I thought I would explore a scenario where you're working in a development environment with sensitive customer data but need substantial dummy data to test your reports. Using real customer data can be fraught with legal and privacy issues, especially in industries like finance, healthcare, and retail. That's where synthetic data comes in handy. Luckily, at Tekantis, we're already actively exploring synthetic data generation using OpenAI as part of one of our sideline lab projects. We have developed a Synthetic Data Generator Custom GTP to help create realistic but fake datasets. I have leveraged this tool to generate synthetic customer data with geospatial attributes to test map visualisation in Power BI.

The Business Scenario

Imagine you work in a company that handles customer data for market analysis. You need to create visual reports, but you can't use actual customer data because of privacy policies. Instead, I generated a dataset of 20,000 synthetic customer records, including attributes like customer names, age, gender, occupations, phone numbers, and coordinates within London. To make the data more realistic, we clustered customers around specific areas of London, mimicking natural customer distributions.

The Result

So how did we do it?

The Synthetic Data Generator Custom GTP 

The Synthetic Data Generator Custom GTP is designed to act as a multi-step process, working with the user interactively. First, it clarifies each requirement before moving on to the next step, ensuring accuracy and alignment with user expectations. Then, it uses the code interpreter to generate and execute Python code in real-time.   Once the data is successfully generated, it provides a downloadable link for easy access to the resulting file.

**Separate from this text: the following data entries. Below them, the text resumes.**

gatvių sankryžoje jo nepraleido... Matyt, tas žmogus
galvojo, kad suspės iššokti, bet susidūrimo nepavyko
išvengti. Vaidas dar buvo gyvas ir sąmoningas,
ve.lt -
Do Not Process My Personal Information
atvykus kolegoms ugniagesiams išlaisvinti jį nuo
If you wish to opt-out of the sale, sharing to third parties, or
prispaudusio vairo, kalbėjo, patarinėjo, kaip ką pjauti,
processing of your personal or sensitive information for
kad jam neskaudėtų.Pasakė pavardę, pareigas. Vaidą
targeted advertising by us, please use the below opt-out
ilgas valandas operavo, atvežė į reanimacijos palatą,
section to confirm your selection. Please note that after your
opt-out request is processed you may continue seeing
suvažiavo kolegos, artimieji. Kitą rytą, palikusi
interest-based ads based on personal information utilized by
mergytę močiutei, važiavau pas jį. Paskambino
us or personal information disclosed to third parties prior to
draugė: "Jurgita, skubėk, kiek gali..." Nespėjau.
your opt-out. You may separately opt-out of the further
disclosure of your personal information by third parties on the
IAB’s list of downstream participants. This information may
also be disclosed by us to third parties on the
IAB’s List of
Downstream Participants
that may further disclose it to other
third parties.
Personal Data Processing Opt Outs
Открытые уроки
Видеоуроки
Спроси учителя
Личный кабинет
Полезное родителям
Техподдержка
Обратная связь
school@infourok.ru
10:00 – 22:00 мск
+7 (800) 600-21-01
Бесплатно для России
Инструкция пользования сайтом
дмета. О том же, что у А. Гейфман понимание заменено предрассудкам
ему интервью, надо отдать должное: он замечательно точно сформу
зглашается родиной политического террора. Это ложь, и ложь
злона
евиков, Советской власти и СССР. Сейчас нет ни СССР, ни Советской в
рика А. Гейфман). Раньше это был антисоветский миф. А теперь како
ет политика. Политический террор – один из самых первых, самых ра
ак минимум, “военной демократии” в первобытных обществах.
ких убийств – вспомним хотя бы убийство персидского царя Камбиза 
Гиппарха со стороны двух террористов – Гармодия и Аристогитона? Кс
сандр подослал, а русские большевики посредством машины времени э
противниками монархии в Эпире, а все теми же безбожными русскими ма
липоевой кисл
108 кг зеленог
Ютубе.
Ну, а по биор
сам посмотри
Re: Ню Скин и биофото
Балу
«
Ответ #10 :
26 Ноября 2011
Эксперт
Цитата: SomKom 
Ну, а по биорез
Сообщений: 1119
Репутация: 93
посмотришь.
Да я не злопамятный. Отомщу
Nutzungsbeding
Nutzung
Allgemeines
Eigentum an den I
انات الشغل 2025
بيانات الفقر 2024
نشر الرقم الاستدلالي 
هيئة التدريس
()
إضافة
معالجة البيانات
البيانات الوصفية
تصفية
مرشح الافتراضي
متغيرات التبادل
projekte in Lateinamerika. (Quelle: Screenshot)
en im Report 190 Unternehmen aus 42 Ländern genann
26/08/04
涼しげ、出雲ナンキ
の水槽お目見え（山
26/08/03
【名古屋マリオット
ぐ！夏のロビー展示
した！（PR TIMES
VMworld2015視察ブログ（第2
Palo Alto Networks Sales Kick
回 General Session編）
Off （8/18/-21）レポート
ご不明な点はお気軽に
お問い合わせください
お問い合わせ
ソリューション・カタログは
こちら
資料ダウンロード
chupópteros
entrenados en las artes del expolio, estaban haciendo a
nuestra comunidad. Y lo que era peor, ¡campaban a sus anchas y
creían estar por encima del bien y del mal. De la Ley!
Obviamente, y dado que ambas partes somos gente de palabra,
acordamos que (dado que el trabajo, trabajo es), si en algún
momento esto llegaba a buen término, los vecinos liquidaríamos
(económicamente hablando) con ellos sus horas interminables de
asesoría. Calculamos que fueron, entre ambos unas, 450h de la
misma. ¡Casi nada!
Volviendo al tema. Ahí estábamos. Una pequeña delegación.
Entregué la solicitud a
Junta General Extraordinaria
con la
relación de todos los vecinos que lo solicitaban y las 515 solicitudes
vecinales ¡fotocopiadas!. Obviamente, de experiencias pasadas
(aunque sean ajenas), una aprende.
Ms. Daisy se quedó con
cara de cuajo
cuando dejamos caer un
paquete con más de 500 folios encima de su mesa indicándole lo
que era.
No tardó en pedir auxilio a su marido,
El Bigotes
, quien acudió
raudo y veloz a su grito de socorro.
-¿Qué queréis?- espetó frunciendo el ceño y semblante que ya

The first step is for the AI and User to agree the plan, the GTP does most of the work here I simply prompted with the above scenario and after a couple of iterations the GTP had generated the following plan:

1. Bounding Box over London: Use a simple square bounding box covering London to generate random latitude and longitude coordinates, simplifying the location generation process.

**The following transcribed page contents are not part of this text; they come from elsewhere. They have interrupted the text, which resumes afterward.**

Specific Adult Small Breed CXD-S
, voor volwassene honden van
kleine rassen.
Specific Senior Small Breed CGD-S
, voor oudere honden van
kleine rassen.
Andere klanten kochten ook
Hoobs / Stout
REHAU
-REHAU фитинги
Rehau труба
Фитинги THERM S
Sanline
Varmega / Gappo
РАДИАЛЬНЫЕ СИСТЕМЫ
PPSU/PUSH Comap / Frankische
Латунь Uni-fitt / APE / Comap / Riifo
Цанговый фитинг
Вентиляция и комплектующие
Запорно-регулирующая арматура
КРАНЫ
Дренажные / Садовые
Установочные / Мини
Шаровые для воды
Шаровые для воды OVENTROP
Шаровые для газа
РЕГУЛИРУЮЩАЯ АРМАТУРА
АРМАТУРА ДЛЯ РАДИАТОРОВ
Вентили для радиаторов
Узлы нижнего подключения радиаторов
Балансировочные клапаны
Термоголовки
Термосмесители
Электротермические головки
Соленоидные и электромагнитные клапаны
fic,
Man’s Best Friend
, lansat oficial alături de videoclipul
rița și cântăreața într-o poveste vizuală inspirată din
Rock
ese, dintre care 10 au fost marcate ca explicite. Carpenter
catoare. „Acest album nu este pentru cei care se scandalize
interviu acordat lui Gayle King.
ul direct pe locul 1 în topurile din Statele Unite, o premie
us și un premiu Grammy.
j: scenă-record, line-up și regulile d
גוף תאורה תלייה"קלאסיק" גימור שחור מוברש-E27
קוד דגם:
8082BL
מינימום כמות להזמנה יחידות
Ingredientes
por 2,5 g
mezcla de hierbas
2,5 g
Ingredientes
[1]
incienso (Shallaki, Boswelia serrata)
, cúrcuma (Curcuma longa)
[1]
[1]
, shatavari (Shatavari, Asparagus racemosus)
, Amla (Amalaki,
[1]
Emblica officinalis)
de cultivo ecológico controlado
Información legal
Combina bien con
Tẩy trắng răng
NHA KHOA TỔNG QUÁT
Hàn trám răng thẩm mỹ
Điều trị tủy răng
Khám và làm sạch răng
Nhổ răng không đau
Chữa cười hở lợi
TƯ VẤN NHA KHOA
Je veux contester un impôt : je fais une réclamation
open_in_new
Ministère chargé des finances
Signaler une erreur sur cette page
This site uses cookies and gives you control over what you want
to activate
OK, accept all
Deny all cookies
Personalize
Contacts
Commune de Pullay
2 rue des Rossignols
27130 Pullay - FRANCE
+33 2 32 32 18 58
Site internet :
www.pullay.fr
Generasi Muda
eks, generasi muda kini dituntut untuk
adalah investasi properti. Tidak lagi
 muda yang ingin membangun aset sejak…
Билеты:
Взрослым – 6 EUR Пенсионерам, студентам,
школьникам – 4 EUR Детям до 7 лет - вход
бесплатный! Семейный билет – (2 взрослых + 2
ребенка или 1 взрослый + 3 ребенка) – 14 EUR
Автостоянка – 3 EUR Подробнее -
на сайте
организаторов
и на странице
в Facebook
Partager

2. Attributes to Include: Generate a dataset of 20,000 customer records with the following attributes:

   • Customer ID: Unique identifier for each customer.
   • Name: Generated using gender-specific names from Faker.
   • Gender: Evenly split between male, female, and a small percentage for other categories.
   • Age: Distributed between 18 and 80 years, with more concentration in the 25-55 range.
   • Occupation: Realistic job titles generated by Faker.
   • Income: Random annual income between £20,000 and £100,000.
   • Phone Number: UK-based phone numbers.
   • Latitude and Longitude: Randomly generated coordinates within London.
   • Life Time Value (LTV): A randomised total sales figure for each customer.

3. Clustering Data: Create clusters of customer locations to simulate areas with higher customer density:

   • Defined five cluster centres across London: Central, North, East, West, and South.
   • 80% of data points will be clustered around these centres.
   • 20% will be uniformly distributed to simulate a spread-out population.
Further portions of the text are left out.